Elrohir puxou com força o braço.
"Ele nada fez, Glorfindel." Irritou-se mais o elfo moreno. "Apenas foi deixado só por um sentinela estúpido e incapaz que deveria levar um pontapé bem dado no..."
"E fugiu." Completou providencialmente o outro.
"Saiu do quarto."
"Fugiu. Como faz desde o dia que nasceu. Aliás acho que esse elfo não nasceu, ele 'escapou' da mãe dele."
Elrohir empalideceu. Aquela tinha sido a brincadeira mais infeliz que já ouvira o mentor fazer.
"Isso não teve graça, Glorfindel." Foi tudo o que o perplexo gêmeo conseguiu dizer, agora já totalmente esquecido de seu desentendimento com Beinion.
"Fico feliz." Respondeu o inabalável lorde elfo. "Pois a última fama que quero carregar é a de humorista."
E, sem que Elrohir encontrasse criatividade ou ânimo para uma resposta, o guerreiro louro já o puxava pelo braço na direção da saída da cidade.
"Onde estamos indo?"
"Não está procurando seu amigo fujão? Onde pensa que ele pode estar? Com sorte nenhum guarda do portal o deixou passar despercebidamente."
Elrohir sacudiu a cabeça.
"Ilúvatar não seria cruel a ponto de criar outra criatura tão estúpida quanto Beinion, seria um completo desperdício de matéria prima e notas musicais."
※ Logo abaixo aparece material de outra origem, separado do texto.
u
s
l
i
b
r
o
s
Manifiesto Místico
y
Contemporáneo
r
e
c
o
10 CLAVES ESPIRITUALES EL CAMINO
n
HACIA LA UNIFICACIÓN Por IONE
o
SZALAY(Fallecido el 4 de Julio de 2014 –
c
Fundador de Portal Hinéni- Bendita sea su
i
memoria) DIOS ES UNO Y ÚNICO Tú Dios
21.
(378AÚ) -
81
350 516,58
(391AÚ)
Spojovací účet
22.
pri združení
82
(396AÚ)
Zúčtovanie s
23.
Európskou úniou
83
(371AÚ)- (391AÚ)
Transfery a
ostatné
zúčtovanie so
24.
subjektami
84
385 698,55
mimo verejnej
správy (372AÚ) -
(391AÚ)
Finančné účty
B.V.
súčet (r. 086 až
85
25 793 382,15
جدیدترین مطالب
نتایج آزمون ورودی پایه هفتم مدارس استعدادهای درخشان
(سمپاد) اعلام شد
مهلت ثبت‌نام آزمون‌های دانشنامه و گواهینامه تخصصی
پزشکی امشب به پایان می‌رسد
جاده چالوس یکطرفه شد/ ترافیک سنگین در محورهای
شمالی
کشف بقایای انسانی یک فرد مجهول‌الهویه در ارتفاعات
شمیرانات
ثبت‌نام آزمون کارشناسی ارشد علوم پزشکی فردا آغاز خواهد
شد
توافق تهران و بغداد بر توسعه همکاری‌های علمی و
Para isto Glorfindel teve que ceder ao riso, que queria contagiá-lo desde o momento em que vira o apavorado Beinion erguido a centímetros do chão por um enfurecido Elrohir. Aquela cena era um quadro que, sem dúvida, faria par com aqueles destinados a formar harmoniosa decoração nas paredes de sua memória.
No entanto, nem tudo era riso em Imladris. Na verdade, naquelas últimas semanas, o riso convertera-se em momento raro. Glorfindel parou incrédulo e abruptamente. Então segurou o braço de Elrohir com mais força do que gostaria e por um motivo totalmente diverso do que fora o último. O gêmeo estranhou a princípio, mas depois, voltando para a direção que o amigo elfo fitava, ele também sentiu o desejo súbito de esfregar o olhos.
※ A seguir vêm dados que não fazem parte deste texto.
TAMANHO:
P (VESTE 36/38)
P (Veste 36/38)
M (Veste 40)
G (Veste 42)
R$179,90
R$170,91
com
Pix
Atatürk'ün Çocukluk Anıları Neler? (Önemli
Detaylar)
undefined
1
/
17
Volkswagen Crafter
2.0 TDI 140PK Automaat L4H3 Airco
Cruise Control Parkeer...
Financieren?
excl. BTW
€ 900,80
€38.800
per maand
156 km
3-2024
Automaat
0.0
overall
Pelo largo portal da cidade entrava uma valorosa comitiva, aproximadamente quinze cavalos, todos brancos ou quase brancos, com elfos distintos daqueles que habitavam Valfenda. Eram guerreiros sindar e silvestres com cabelos de diversos tons diferentes, uns de um louro claro, outros um tanto acobreados, alguns mais lisos, outros caindo em pequenas ondas.
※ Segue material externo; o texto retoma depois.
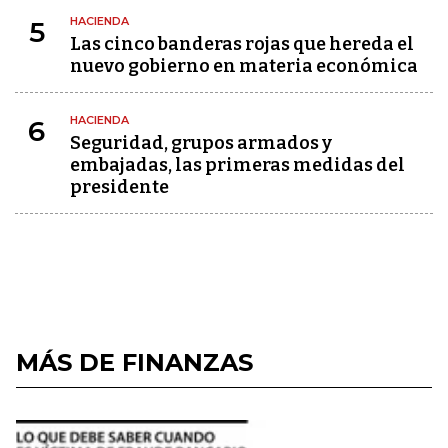
HACIENDA
5
Las cinco banderas rojas que hereda el
nuevo gobierno en materia económica
HACIENDA
6
Seguridad, grupos armados y
embajadas, las primeras medidas del
presidente
MÁS DE FINANZAS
Diante deles, em um enorme cavalo muito branco, vinha um altivo elfo, cujos cabelos e a beleza reluziam sob aquele sol de bondosa primavera. O grande guerreiro voltou-se no mesmo instante na direção dos dois elfos de Valfenda, como se percebesse que estava sendo observado. Em instantes envergou as douradas sobrancelhas, não parecendo muito mais satisfeito com sua presença ali quanto Elrohir e Glorfindel estavam ao sentirem-se obrigados a recebê-lo.
"Diga-me que estou tendo um pesadelo." Elrohir sussurrou.
"Diga-me que estou morto." Glorfindel completou.